TASK DIRECTIONS: Starting with the line that mentions "Håll kontakten", repeat each line verbatim until the entries end, both ends included.

RECORDS TO USE:
┌──

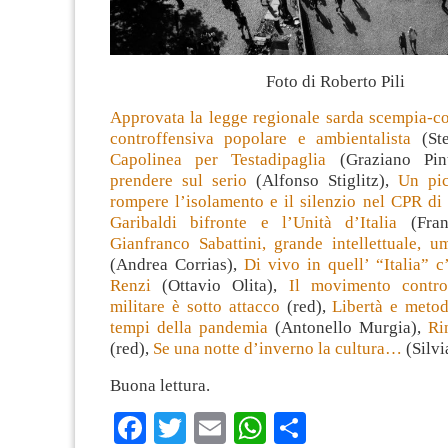
Foto di Roberto Pili
Approvata la legge regionale sarda scempia-co
controffensiva popolare e ambientalista
(Ste
Capolinea per Testadipaglia
(Graziano Pin
prendere sul serio
(Alfonso Stiglitz),
Un pic
rompere l’isolamento e il silenzio nel CPR d
Garibaldi bifronte e l’Unità d’Italia
(Fran
Gianfranco Sabattini, grande intellettuale, u
(Andrea Corrias),
Di vivo in quell’ “Italia” c
Renzi
(Ottavio Olita),
Il movimento contro
militare è sotto attacco
(red),
Libertà e metod
tempi della pandemia
(Antonello Murgia),
Ri
(red),
Se una notte d’inverno la cultura…
(Silvi
Buona lettura.
Facebook
Twitter
Email
WhatsApp
Condividi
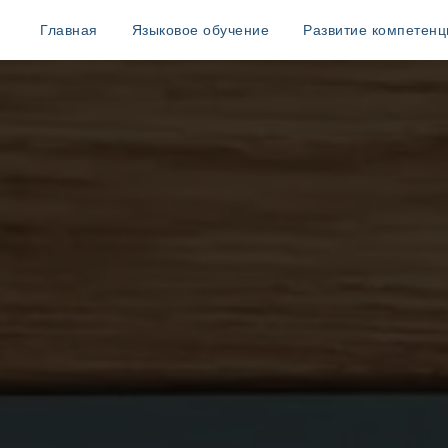
Главная
Языковое обучение
Развитие компетенц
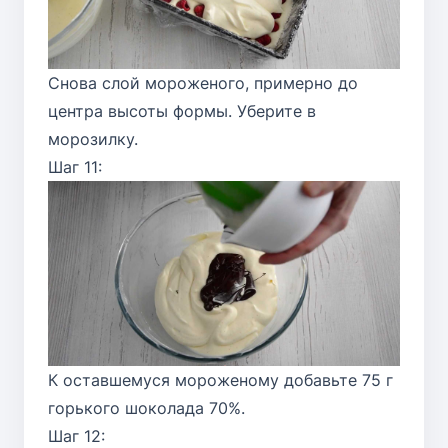
Снова слой мороженого, примерно до
центра высоты формы. Уберите в
морозилку.
Шаг 11:
К оставшемуся мороженому добавьте 75 г
горького шоколада 70%.
Шаг 12:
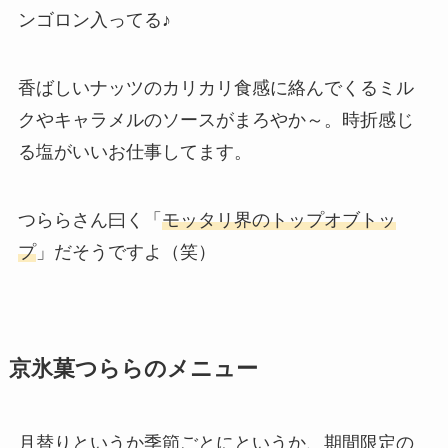
ンゴロン入ってる♪
香ばしいナッツのカリカリ食感に絡んでくるミル
クやキャラメルのソースがまろやか～。時折感じ
る塩がいいお仕事してます。
つららさん曰く「
モッタリ界のトップオブトッ
プ
」だそうですよ（笑）
京氷菓つららのメニュー
月替りというか季節ごとにというか、期間限定の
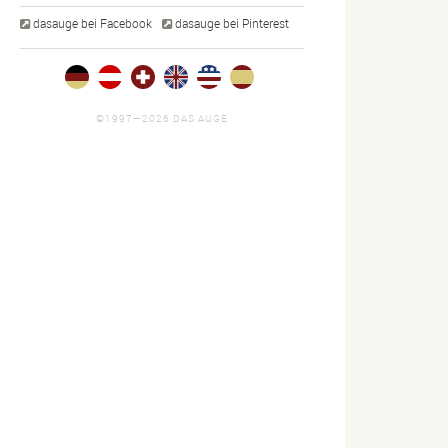
dasauge bei Facebook
dasauge bei Pinterest
©1997—2026 DAS AUGE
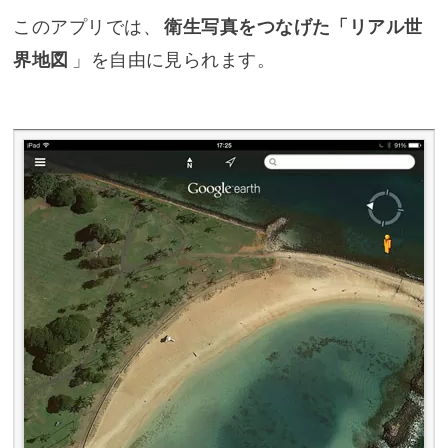
このアプリでは、
衛生写真をつなげた「リアル世
界地図
」を自由に見られます。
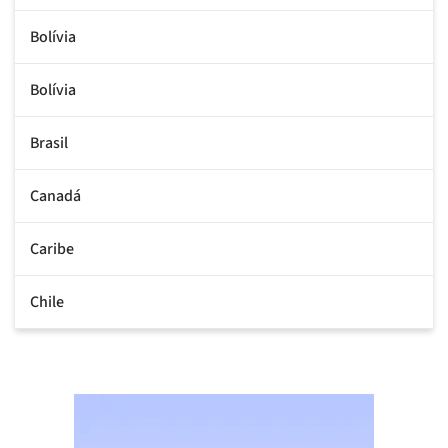
Bolívia
Bolívia
Brasil
Canadá
Caribe
Chile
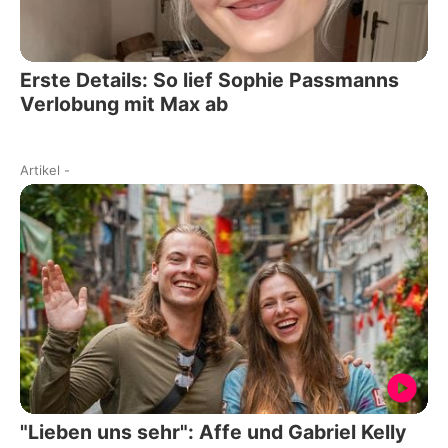
Erste Details: So lief Sophie Passmanns
Verlobung mit Max ab
Artikel
-
"Lieben uns sehr": Affe und Gabriel Kelly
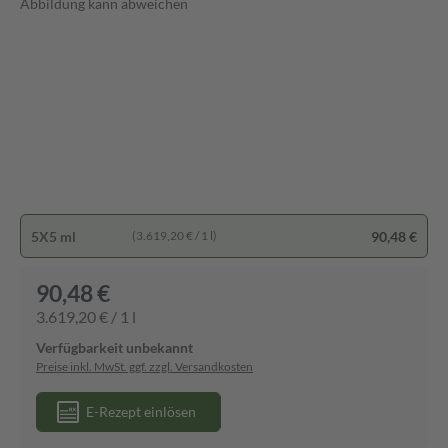
Abbildung kann abweichen
5X5 ml
90,48 €
(3.619,20 € / 1 l)
90,48 €
3.619,20 € / 1 l
Verfügbarkeit unbekannt
Preise inkl. MwSt. ggf. zzgl. Versandkosten
E-Rezept einlösen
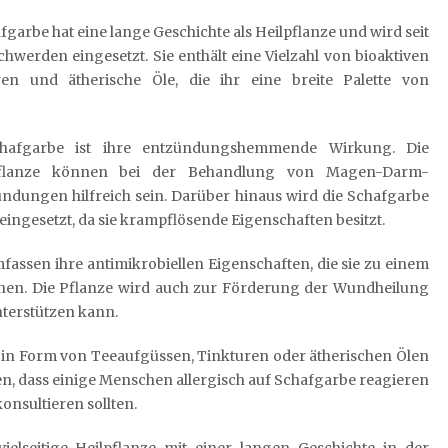
fgarbe hat eine lange Geschichte als Heilpflanze und wird seit
werden eingesetzt. Sie enthält eine Vielzahl von bioaktiven
en und ätherische Öle, die ihr eine breite Palette von
hafgarbe ist ihre entzündungshemmende Wirkung. Die
flanze können bei der Behandlung von Magen-Darm-
ungen hilfreich sein. Darüber hinaus wird die Schafgarbe
ngesetzt, da sie krampflösende Eigenschaften besitzt.
fassen ihre antimikrobiellen Eigenschaften, die sie zu einem
en. Die Pflanze wird auch zur Förderung der Wundheilung
nterstützen kann.
e in Form von Teeaufgüssen, Tinkturen oder ätherischen Ölen
en, dass einige Menschen allergisch auf Schafgarbe reagieren
nsultieren sollten.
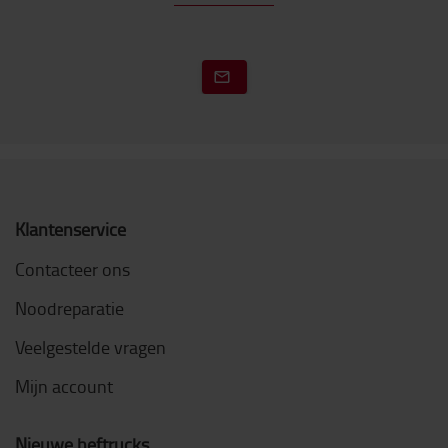
Klantenservice
Contacteer ons
Noodreparatie
Veelgestelde vragen
Mijn account
Nieuwe heftrucks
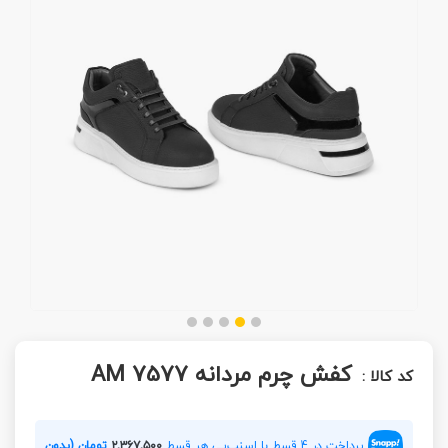
کفش چرم مردانه AM 7577
کد کالا :
پرداخت در 4 قسط با اسنپ‌پی هر قسط
۲,۳۶۷,۵۰۰
تومان (بدون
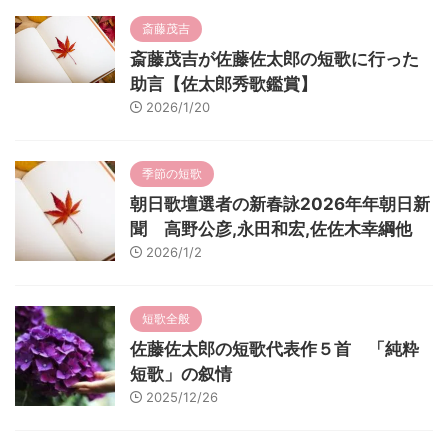
斎藤茂吉
斎藤茂吉が佐藤佐太郎の短歌に行った
助言【佐太郎秀歌鑑賞】
2026/1/20
季節の短歌
朝日歌壇選者の新春詠2026年年朝日新
聞 高野公彦,永田和宏,佐佐木幸綱他
2026/1/2
短歌全般
佐藤佐太郎の短歌代表作５首 「純粋
短歌」の叙情
2025/12/26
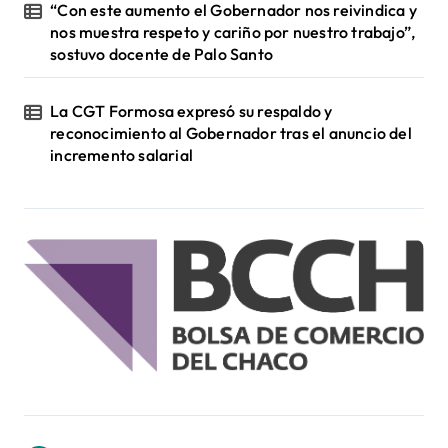
“Con este aumento el Gobernador nos reivindica y
nos muestra respeto y cariño por nuestro trabajo”,
sostuvo docente de Palo Santo
La CGT Formosa expresó su respaldo y
reconocimiento al Gobernador tras el anuncio del
incremento salarial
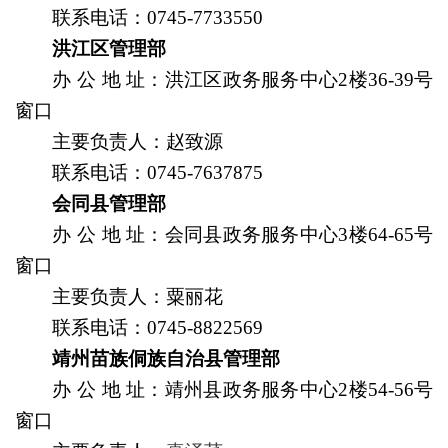
联系电话：
0745-7733550
洪江区管理部
办
公
地
址
：
洪江区政务服务中心2楼36-39号
窗口
主要负责人
：赵致源
联系电话：
0745-7637875
会同县管理部
办
公
地
址
：会同县政务服务中心3楼64-65号
窗口
主要负责人
：粟丽花
联系电话：
0745-8822569
靖州苗族侗族自治县管理部
办
公
地
址
：靖州县政务服务中心2楼54-56号
窗口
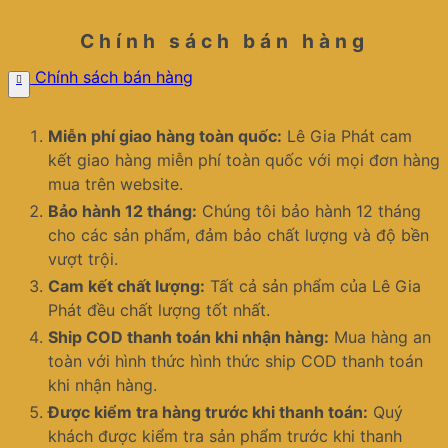
Chính sách bán hàng
Chính sách bán hàng
Miễn phí giao hàng toàn quốc:
Lê Gia Phát cam
kết giao hàng miễn phí toàn quốc với mọi đơn hàng
mua trên website.
Bảo hành 12 tháng:
Chúng tôi bảo hành 12 tháng
cho các sản phẩm, đảm bảo chất lượng và độ bền
vượt trội.
Cam kết chất lượng:
Tất cả sản phẩm của Lê Gia
Phát đều chất lượng tốt nhất.
Ship COD thanh toán khi nhận hàng:
Mua hàng an
toàn với hình thức hình thức ship COD thanh toán
khi nhận hàng.
Được kiểm tra hàng trước khi thanh toán:
Quý
khách được kiểm tra sản phẩm trước khi thanh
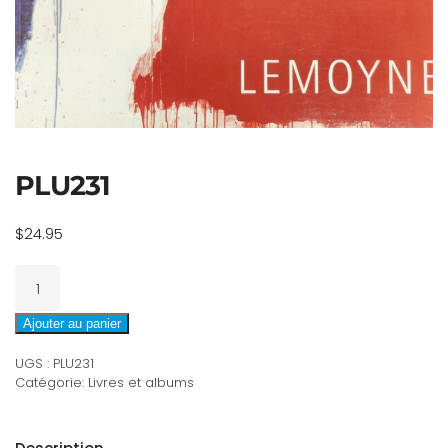
PLU231
$
24.95
quantité
de
PLU231
Ajouter au panier
UGS :
PLU231
Catégorie:
Livres et albums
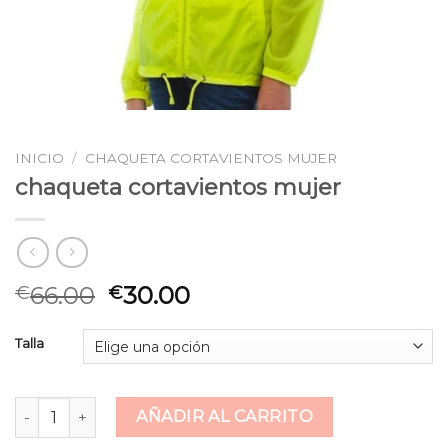
INICIO
/
CHAQUETA CORTAVIENTOS MUJER
chaqueta cortavientos mujer
66.00
30.00
€
€
Talla
chaqueta cortavientos mujer cantidad
AÑADIR AL CARRITO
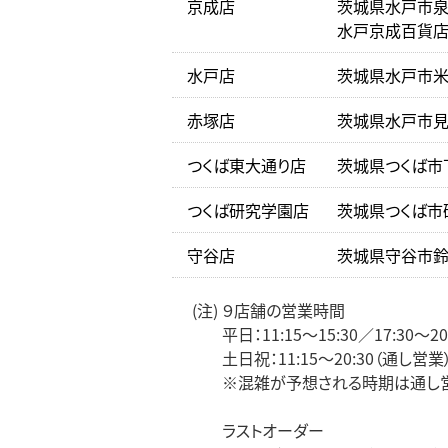
京成店
茨城県水戸市泉町
水戸京成百貨店
水戸店
茨城県水戸市米
赤塚店
茨城県水戸市見和
つくば東大通り店
茨城県つくば市下
つくば研究学園店
茨城県つくば市研
守谷店
茨城県守谷市鈴塚
(注) ９店舗の営業時間
平日：11:15～15:30／17:30～20
土日祝：11:15～20:30（通し営業
※混雑が予想される時期は通し営
ラストオーダー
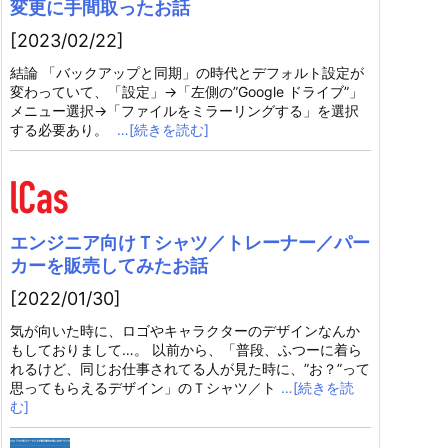
変更に手間取ったお話
[2023/02/22]
結論 「バックアップと同期」の時代とデフォルト設定が
変わっていて、「設定」→「左側の”Google ドライブ”」
メニュー選択→「ファイルをミラーリングする」を選択
する必要あり。
…[続きを読む]
エンジニア向けＴシャツ／トレーナー／パー
カーを販売してみたお話
[2022/01/30]
気が向いた時に、ロゴやキャラクターのデザインなんか
もしておりまして…。 以前から、「普段、ふつーに着ら
れるけど、同じお仕事されてる人が見た時に、”お？”って
思ってもらえるデザイン」のＴシャツ／ト
…[続きを読
む]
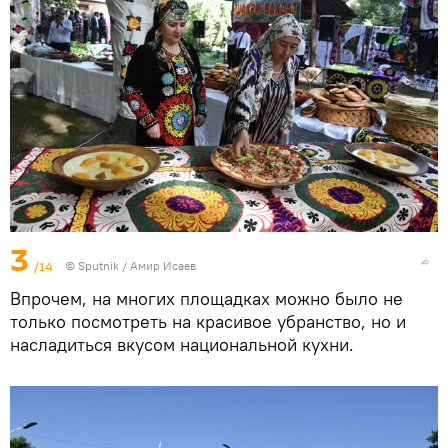
3
/14
©
Sputnik
/ Амир Исаев
Впрочем, на многих площадках можно было не
только посмотреть на красивое убранство, но и
насладиться вкусом национальной кухни.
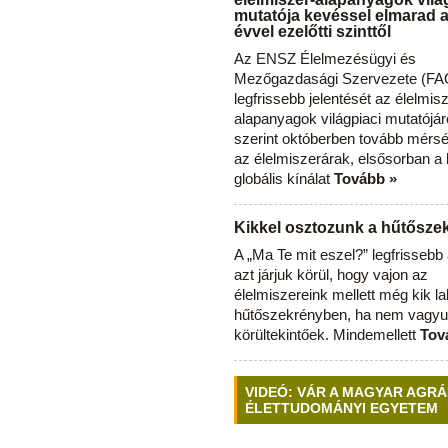
mutatója kevéssel elmarad 
évvel ezelőtti szinttől
Az ENSZ Élelmezésügyi és
Mezőgazdasági Szervezete (FAO
legfrissebb jelentését az élelmis
alapanyagok világpiaci mutatójár
szerint októberben tovább mérsé
az élelmiszerárak, elsősorban a
globális kínálat
Tovább »
Kikkel osztozunk a hűtősz
A „Ma Te mit eszel?” legfrisseb
azt járjuk körül, hogy vajon az
élelmiszereink mellett még kik l
hűtőszekrényben, ha nem vagyu
körültekintőek. Mindemellett
Tov
VIDEÓ: VÁR A MAGYAR AGRÁ
ÉLETTUDOMÁNYI EGYETEM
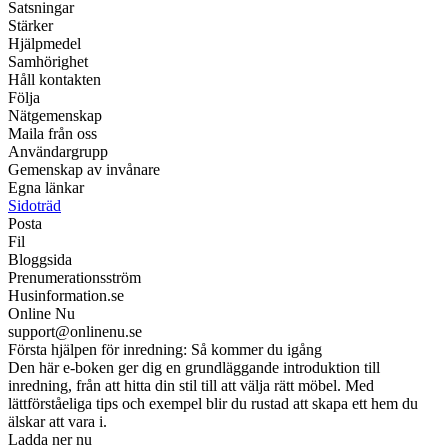
Satsningar
Stärker
Hjälpmedel
Samhörighet
Håll kontakten
Följa
Nätgemenskap
Maila från oss
Användargrupp
Gemenskap av invånare
Egna länkar
Sidoträd
Posta
Fil
Bloggsida
Prenumerationsström
Husinformation.se
Online Nu
support@onlinenu.se
Första hjälpen för inredning: Så kommer du igång
Den här e-boken ger dig en grundläggande introduktion till
inredning, från att hitta din stil till att välja rätt möbel. Med
lättförståeliga tips och exempel blir du rustad att skapa ett hem du
älskar att vara i.
Ladda ner nu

└──

EXERCISE OUTPUT:
Håll kontakten
Följa
Nätgemenskap
Maila från oss
Användargrupp
Gemenskap av invånare
Egna länkar
Sidoträd
Posta
Fil
Bloggsida
Prenumerationsström
Husinformation.se
Online Nu
support@onlinenu.se
Första hjälpen för inredning: Så kommer du igång
Den här e-boken ger dig en grundläggande introduktion till
inredning, från att hitta din stil till att välja rätt möbel. Med
lättförståeliga tips och exempel blir du rustad att skapa ett hem du
älskar att vara i.
Ladda ner nu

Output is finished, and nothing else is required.